Jeremy's Weblog

I recently graduated from Harvard Law School. This is my weblog. It tries to be funny. E-mail me if you like it. For an index of what's lurking in the archives, sorted by category, click here.

Friday, December 10, 2004

The Idiot's Guide to Plagiarism: How Not To Not Write A Paper, sponsored by the Committee for Moral Rectitude

1. Don't copy from an article or book your professor wrote. Of course, this means that not only shouldn't you copy from any articles or books with your professor's name on them, but you also need to find out who your professor worked for as a research assistant when he or she was a law student, and avoid copying from those sources. Obviously.

2. The secret is in the speling. Er, spelling. Some professors have begun to do a Lexis search on sections of papers they find suspect. But Lexis is very particular, and even one letter off and there won't be a match. Some people evade this process by changing around some of the words, but why work that hard? Just spell some stuff wrong, intentionally, and then you'll be home free. So what if your paper looks like it was written by a preschooler? You're not looking for an A, obviously. Just take the C and relax.

3. Choose sources unrelated to the topic area of the course. This may seem counterintuitive, but you never know what your professor has read. You need to avoid copying from anything your professor could have read. Which means you need to write your paper on an issue of law your professor has never heard of. Which means you probably, again, won't get an A, since handing in a Torts paper to your Property professor probably won't fit the assignment. But, again, you're not looking for the A.

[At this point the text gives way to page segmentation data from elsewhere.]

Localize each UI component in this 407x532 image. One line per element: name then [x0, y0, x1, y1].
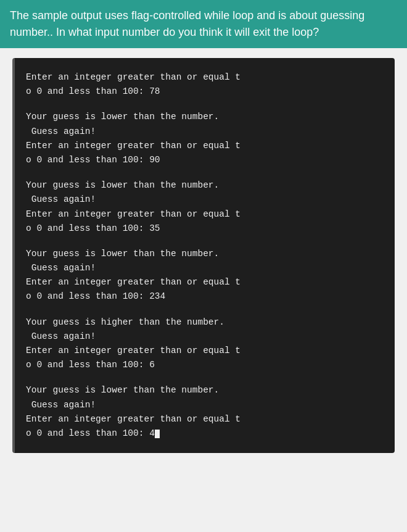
- terminal-line: o 0 and less than 100: 35: [26, 222, 384, 236]
- terminal-line: o 0 and less than 100: 234: [26, 289, 384, 304]
- terminal-block: Your guess is lower than the number. Gue…: [26, 110, 384, 167]
- terminal-line: Your guess is lower than the number.: [26, 247, 384, 261]
- terminal-line: Enter an integer greater than or equal t: [26, 412, 384, 426]
- terminal-line: Guess again!: [26, 330, 384, 344]
- terminal-line: Enter an integer greater than or equal t: [26, 275, 384, 289]
- terminal-line: Guess again!: [26, 193, 384, 207]
- terminal-line: o 0 and less than 100: 90: [26, 153, 384, 167]
- terminal-line: Enter an integer greater than or equal t: [26, 207, 384, 222]
- terminal-line: Your guess is lower than the number.: [26, 383, 384, 397]
- terminal-cursor: [155, 430, 160, 438]
- terminal-block: Enter an integer greater than or equal t…: [26, 70, 384, 99]
- terminal-container: Enter an integer greater than or equal t…: [12, 58, 395, 453]
- terminal-block: Your guess is higher than the number. Gu…: [26, 315, 384, 373]
- terminal-block: Your guess is lower than the number. Gue…: [26, 383, 384, 441]
- terminal-line: Your guess is higher than the number.: [26, 315, 384, 330]
- header-banner: The sample output uses flag-controlled w…: [0, 0, 407, 48]
- terminal-line: Your guess is lower than the number.: [26, 178, 384, 193]
- terminal-line: Guess again!: [26, 261, 384, 275]
- terminal-block: Your guess is lower than the number. Gue…: [26, 247, 384, 304]
- header-text: The sample output uses flag-controlled w…: [10, 9, 364, 38]
- terminal-block: Your guess is lower than the number. Gue…: [26, 178, 384, 236]
- terminal-line: Guess again!: [26, 398, 384, 412]
- terminal-line: Guess again!: [26, 125, 384, 139]
- terminal-line: Your guess is lower than the number.: [26, 110, 384, 124]
- terminal-line: Enter an integer greater than or equal t: [26, 70, 384, 85]
- terminal-line: Enter an integer greater than or equal t: [26, 344, 384, 358]
- terminal-line: o 0 and less than 100: 78: [26, 85, 384, 99]
- terminal-line: o 0 and less than 100: 4: [26, 426, 384, 441]
- terminal-line: Enter an integer greater than or equal t: [26, 139, 384, 153]
- terminal-line: o 0 and less than 100: 6: [26, 358, 384, 372]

4. In fact, you need to copy from something the professor couldn't have possibly ever seen before. Because law professors, being the smart and well-read folks they are, could have theoretically read almost anything. So the best tactic is to write a paper from scratch yourself, and then copy it. This way they will have never had a chance to see the original and they won't be able to prove you've plagiarized.

5. Or, if you're pressed for time, you can just hand in the paper you will have written from scratch, before you copy it.